The 27th Annual Herb & Garden Faire took place over the weekend at the Landis Valley Village and Farm Museum in Lancaster, Pennsylvania. The two day event included plant sales, gardening lectures, arts and crafts, music, delicious foods, and garden themed displays.
What started out as a small plant has grown over the years into what may be the largest event of this type in the northeast. There’s always an impressive lineup of nurseries, herb growers, and plant lovers offering an array of rare, heirloom, and unusual, plants for sale. From vegetables to fruits, and herbs to flowers, if there is a plant that you’re looking for chances are good that you can pick it up at the Herb & Garden Faire.
Overheard in the Speaker’s Tent at the Herb & Garden Faire
Each day there were interesting gardening lectures on the schedule and I was able to sit in on one by Pat Brodowski, the vegetable gardener at Thomas Jefferson’s Monticello. Pat shared details on Jefferson’s extensive gardening experiences and what it was like to garden back in his days. A lot of effort goes into recreating the garden layout and even the exact plant varieties that were grown by Jefferson.
One of the things that I learned was how meticulous Jefferson was with his record keeping and how that played an important role in the success of his gardens back then, and in the ability to recreate them now. Pat also shared some great gardening tips related to seed saving, old-fashioned cultural techniques, and a simple idea for making twig trellises that I am looking forward to trying out in my own garden.

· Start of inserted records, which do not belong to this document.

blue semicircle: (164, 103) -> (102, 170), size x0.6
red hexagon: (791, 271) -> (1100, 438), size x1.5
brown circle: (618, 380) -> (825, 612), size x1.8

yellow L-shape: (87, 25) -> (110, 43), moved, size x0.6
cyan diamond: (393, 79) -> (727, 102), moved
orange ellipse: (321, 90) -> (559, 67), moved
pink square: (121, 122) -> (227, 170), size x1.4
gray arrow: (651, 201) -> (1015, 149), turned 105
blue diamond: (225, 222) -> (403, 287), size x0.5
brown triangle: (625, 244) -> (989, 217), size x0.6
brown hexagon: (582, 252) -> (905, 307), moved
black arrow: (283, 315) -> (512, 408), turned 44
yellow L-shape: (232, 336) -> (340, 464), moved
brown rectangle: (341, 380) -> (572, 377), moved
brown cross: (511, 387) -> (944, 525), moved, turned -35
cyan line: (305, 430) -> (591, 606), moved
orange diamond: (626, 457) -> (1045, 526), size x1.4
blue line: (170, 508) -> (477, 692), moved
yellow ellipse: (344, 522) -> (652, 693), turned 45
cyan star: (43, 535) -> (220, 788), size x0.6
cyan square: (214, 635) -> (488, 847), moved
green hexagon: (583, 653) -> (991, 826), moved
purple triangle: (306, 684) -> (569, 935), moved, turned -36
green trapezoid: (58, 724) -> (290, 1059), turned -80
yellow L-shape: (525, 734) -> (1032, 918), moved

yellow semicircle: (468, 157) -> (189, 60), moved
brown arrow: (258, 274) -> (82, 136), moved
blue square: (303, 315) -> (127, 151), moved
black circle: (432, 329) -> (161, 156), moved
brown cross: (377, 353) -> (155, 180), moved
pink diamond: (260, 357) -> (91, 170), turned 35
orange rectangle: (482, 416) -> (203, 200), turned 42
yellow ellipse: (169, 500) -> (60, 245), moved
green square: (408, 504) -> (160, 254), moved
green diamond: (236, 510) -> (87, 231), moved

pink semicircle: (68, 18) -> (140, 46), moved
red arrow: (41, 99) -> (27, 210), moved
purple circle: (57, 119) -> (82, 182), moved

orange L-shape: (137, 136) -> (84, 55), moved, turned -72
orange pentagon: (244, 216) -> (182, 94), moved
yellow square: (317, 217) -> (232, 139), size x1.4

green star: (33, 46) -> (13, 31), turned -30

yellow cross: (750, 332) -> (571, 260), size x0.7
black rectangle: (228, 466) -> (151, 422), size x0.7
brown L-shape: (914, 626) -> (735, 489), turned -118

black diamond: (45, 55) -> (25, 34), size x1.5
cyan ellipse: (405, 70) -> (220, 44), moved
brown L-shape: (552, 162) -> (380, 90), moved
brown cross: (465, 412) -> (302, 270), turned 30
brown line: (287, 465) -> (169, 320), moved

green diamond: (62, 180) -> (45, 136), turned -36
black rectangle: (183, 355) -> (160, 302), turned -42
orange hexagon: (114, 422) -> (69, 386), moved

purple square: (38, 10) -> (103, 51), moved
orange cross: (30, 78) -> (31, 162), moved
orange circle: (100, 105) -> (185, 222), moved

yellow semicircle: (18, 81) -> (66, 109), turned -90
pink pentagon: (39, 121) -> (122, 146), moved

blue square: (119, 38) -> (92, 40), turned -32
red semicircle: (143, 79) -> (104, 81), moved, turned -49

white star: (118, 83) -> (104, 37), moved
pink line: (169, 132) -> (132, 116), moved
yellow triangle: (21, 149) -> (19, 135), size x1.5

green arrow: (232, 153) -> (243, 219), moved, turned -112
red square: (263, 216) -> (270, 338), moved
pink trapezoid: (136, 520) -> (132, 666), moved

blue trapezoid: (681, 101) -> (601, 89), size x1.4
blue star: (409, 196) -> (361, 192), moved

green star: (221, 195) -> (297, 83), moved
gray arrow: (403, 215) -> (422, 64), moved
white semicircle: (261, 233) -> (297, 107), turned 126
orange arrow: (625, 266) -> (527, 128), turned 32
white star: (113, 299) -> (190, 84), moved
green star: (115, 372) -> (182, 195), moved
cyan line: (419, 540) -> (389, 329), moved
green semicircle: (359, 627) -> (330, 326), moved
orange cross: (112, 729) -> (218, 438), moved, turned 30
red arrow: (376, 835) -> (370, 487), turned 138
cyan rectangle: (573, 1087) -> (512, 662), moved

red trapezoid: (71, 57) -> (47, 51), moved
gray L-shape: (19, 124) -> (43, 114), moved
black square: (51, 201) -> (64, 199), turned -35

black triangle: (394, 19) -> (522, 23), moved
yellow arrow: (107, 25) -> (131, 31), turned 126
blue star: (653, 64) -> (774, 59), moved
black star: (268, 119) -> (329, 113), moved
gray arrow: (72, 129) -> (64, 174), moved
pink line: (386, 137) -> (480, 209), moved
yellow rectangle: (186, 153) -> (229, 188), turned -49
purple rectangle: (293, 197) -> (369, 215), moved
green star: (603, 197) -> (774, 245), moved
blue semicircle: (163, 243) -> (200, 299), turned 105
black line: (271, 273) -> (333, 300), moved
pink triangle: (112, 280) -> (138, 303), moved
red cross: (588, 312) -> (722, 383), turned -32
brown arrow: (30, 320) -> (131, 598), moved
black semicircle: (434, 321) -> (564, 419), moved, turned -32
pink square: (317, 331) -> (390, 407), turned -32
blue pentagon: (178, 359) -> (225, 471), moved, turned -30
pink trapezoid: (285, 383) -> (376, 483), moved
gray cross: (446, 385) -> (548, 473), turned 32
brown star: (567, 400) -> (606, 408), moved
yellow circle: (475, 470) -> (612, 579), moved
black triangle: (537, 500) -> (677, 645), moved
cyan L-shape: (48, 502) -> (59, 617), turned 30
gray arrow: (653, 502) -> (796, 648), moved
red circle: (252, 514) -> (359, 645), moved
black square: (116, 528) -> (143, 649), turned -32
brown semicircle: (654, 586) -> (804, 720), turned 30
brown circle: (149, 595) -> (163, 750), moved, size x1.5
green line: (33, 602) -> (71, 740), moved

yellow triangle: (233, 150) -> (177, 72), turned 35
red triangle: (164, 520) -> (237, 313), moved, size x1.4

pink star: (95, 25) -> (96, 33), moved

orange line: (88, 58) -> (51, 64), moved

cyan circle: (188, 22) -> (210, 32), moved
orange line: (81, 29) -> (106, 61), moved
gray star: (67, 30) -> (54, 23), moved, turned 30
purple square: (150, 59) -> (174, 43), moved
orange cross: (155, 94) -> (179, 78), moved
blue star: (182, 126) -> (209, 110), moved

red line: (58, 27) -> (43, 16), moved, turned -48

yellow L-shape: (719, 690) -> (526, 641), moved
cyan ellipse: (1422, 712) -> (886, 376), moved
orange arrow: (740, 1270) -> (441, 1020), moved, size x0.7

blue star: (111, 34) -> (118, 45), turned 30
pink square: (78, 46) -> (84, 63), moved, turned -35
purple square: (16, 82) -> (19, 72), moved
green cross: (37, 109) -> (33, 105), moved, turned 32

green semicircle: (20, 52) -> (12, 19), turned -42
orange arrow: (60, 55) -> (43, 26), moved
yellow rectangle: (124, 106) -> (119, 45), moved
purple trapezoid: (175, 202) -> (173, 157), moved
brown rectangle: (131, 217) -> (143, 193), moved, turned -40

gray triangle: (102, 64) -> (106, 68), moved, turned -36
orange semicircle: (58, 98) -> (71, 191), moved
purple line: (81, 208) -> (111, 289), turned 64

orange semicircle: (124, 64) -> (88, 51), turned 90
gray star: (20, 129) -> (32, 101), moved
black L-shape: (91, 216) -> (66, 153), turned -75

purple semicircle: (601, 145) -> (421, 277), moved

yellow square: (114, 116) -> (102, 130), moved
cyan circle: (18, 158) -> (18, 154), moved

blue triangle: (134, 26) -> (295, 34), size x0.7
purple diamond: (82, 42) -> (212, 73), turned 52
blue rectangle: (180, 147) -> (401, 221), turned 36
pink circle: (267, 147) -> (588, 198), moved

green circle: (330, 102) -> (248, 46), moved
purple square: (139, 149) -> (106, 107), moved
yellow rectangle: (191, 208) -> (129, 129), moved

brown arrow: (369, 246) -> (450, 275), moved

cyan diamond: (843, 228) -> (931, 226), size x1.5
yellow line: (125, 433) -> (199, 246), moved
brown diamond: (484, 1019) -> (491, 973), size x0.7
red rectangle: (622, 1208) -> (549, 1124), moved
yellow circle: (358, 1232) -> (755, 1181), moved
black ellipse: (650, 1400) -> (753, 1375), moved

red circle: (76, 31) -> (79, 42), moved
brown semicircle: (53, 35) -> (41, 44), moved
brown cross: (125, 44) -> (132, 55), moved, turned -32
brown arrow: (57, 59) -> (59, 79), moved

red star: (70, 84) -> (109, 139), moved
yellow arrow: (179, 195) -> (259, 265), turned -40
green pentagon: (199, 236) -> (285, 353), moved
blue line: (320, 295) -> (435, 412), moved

Touring the Museum Grounds during the Annual Plant Sale
The Landis Valley Village and Farm Museum is always a great place to tour if you are interested in the local history and culture of the Pennsylvania German rural community, and grounds are always overflowing with activity when the Herb & Garden Faire take place. Here are some pictures of the scenes from this year’s event:
The Heirloom Seed Project Marketplace is where the Landis Valley Village and Farm Museum offers their own selection of heirloom vegetables, roses, annuals, herbs, and perennials for sale.
The Speaker’s Tent hosted interesting lectures by Joe Schott on square foot gardening; Pat Brodowski on the history of vegetable gardening; Susan Smith discussing growing vegetables in containers; and Holly List on making teas with plants.
The Backyard Fruit Growers were on hand with a selection of antique apples that were grafted by members at one of their annual fruit grafting workshops.
Black Crow Primitives offered some very nice ornamental skeps, butterfly puddlers, and other works of art for the garden and landscape.
Putnum Hill Nurseries was one of many vendors on hand offering a wide selection of herb plants, natives, and perennials.
Here’s a photo of a couple of the musicians getting set up and selling their recordings before a performance.
These tomatoes are from Meadow View Heirloom Greenhouse out of Bird-in-Hand, PA where I heard some interesting discussions regarding seed saving and the intentional crossing of some flower varieties.
Tim and Amy of Happy Cat Farm brought their usual collection of heirloom seedlings… my favorite stop for pepper plants and the place where I was introduced to the Rat Turd Pepper!
Off the Beaten Path Nursery tempted my to purchase yet another fig tree that I don’t have space for; fortunately that particular Lyndhurst fig tree that was calling out to me was sold by the time that I returned to their stand.
I did have enough of my own heirloom tomatoes waiting at home that were started from seed but I couldn’t resist picking up a couple more from the students at Manheim Central High, one was a green fruited “Emerald Apple” and the other was a “Mortgage Lifter” variety.
Fiber Arts are popular with both vendors and shoppers at the faire. From weavers to knitters there was a nice selection of plant and animal fibers on hand, regardless of whether you were looking for yarns to do your own knitting or finished products like clothing or even handmade straw brooms.
These birdhouses are made out of gourds and the birds really do like them. I have a couple in my landscape and they are usually occupied by wrens which are great to have around the garden.
Well that’s a just a peek at what was on hand this past weekend at the Landis Valley Village and Farm Museum’s Herb and Garden Faire. If you’ve never attended the fair and it looks interesting to you then mark your calendar for next year as the event is held on Friday and Saturday, the same weekend as Mother’s Day.